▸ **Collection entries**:
********************

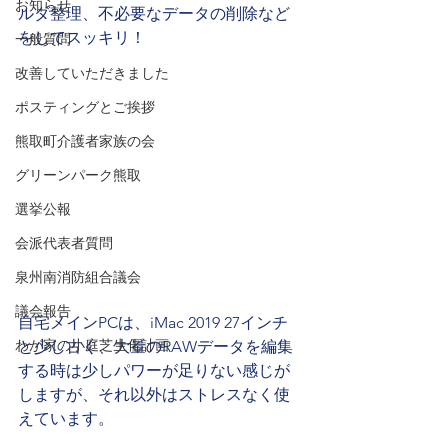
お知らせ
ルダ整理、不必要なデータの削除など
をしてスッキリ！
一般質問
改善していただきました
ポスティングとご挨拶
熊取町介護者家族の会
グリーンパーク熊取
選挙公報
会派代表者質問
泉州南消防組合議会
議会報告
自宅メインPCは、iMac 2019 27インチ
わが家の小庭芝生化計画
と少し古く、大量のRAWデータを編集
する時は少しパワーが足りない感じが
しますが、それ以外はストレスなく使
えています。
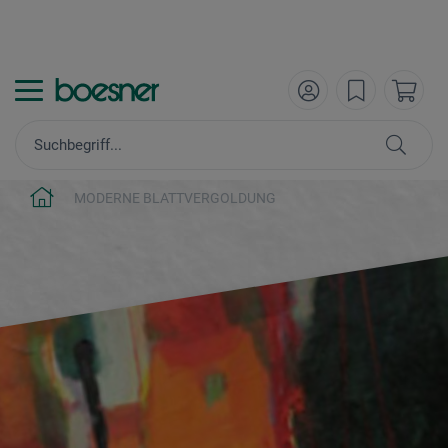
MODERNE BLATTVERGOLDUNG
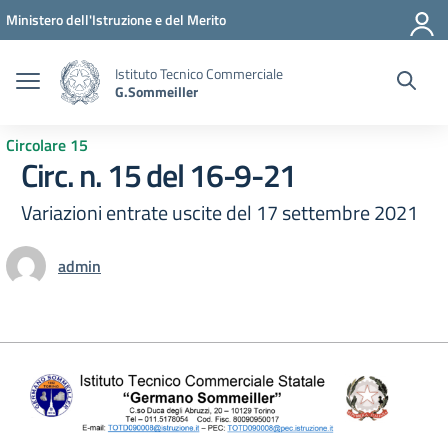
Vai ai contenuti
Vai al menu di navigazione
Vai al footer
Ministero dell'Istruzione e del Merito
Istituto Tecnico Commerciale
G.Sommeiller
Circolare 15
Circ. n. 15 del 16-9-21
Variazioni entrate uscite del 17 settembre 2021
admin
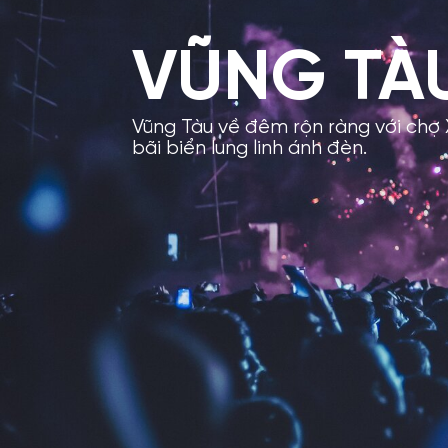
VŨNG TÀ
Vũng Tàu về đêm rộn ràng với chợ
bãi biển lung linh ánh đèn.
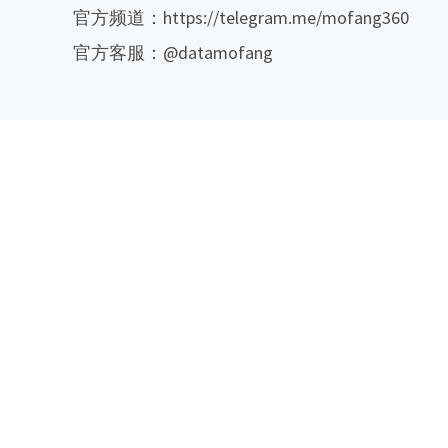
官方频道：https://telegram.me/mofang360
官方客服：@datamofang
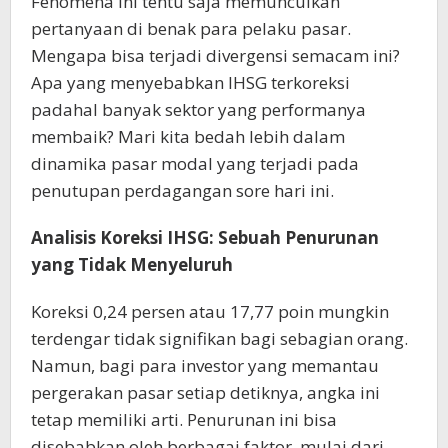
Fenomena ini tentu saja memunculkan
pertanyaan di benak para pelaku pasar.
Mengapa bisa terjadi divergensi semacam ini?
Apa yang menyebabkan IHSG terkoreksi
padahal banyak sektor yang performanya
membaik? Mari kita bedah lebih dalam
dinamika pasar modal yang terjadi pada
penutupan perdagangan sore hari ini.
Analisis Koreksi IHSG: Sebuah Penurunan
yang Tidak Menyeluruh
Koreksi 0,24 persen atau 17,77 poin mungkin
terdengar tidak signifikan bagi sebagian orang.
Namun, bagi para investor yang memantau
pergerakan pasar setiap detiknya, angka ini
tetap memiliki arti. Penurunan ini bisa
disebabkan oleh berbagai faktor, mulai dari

********************

▸ **Your assignment**: Beginning at the line above that contains "Vai al menu di navigazione", repeat each line exactly through the one that contains "Mengapa bisa terjadi divergensi semacam ini?", and leave out the pictures.

▸ **Exercise solution**:
Vai al menu di navigazione
Vai al footer
Ministero dell'Istruzione e del Merito
Istituto Tecnico Commerciale
G.Sommeiller
Circolare 15
Circ. n. 15 del 16-9-21
Variazioni entrate uscite del 17 settembre 2021
admin
VŨNG TÀ
Vũng Tàu về đêm rộn ràng với chợ
bãi biển lung linh ánh đèn.
官方频道：https://telegram.me/mofang360
官方客服：@datamofang
Fenomena ini tentu saja memunculkan
pertanyaan di benak para pelaku pasar.
Mengapa bisa terjadi divergensi semacam ini?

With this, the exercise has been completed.